Свентицкий совершенно искренне привязался ко мне. Даже решил подарить свою шубу — единственную, кажется, память о прошлом своем богатстве. И, как дальше выяснилось, не только память.

— Наверное, вы заметили, что я по своему характеру очень одинокий человек. Вероятно — малотерпимый. И я вам благодарен за то, что вы мне скрасили многие вечера, терпеливо выслушиваете речи, в которые не верите и не принимаете. Собственно говоря — вы здесь наиболее близкий мне человек. И я хочу вам сделать подарок на память.

— Какой же подарок, Яков Павлович?

— Мою шубу.

Я с трудом сдержал неприличную улыбку, представив себя здесь, в лагере, в этой тяжелой шубе, сшитой, наверное, еще в девятнадцатом веке.

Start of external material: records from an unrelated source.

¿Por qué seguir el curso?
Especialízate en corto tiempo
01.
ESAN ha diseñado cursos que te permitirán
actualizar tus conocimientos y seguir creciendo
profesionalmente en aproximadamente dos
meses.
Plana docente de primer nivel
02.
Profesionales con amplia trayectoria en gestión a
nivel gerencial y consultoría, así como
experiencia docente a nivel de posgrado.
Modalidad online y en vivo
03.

— Нет, конечно, эта шуба не годится для того, чтобы ходить по Москве. Ее фасон вышел из моды. Но все остальное — не вышло и не выйдет. Это прекрасное, никогда не снашиваемое сукно, верблюжий ватин, приклад, который можно встретить только у лучших лондонских портных. Вы ее распорете, и сколько-нибудь приличный портной в России сошьет вам вечное прекрасное пальто. Но я дарю вам ее с условием, что вы сами проделаете всю предварительную работу: распорете, сложите отдельно материал, подкладку, приклад… Если бы я верил в потусторонний мир, я был бы там удовлетворен тем, что облегчил жизнь приятному мне человеку.

— Яков Павлович, я тронут и благодарствую, но вы говорите так, будто завещание составляете.

— Да, вы правы. Завещание.

— Для него еще не наступило время. Я уверен, что скоро закончится война, вас, иноподданого, освободят в первую очередь, и ваша старомодная шуба еще покрасуется на ваших плечах.

— Ну, хорошо. Мне уже знакомы ваши убеждения, и давайте найдем компромисс. Шуба — мое единственное достояние, ее легко украсть. А вы — вольный человек и живете за зоной. Возьмите ее к себе. Если, как вы наивно думаете, меня освободят, я буду вам благодарен за то, что вы мне ее сохранили. Если же умру здесь, то считайте, что я вам ее завещал, и отнеситесь ко всему, что я сказал, как к моей последней воле, вернее — просьбе.

— Хорошо, Яков Павлович. Унесу я вашу шубу, хотя и тут ее никто не украдет, в ней нет никакой ценности для лагерника.

Но в тот вечер я ее не унес, и в следующий не унес, все откладывал, да и неудобно мне казалось выходить вечером через вахту с тяжелой шубой в руках, под насмешливо понимающими взорами надзирателей: взял, значит, в лапу нормировщик, а еще трепались про него — дескать, не берет…

Наверное, я бы все же выполнил странную просьбу старика. Но не успел. Убили его.

— Слышали?! Хлебореза-то нашего тюкнули — зарубили!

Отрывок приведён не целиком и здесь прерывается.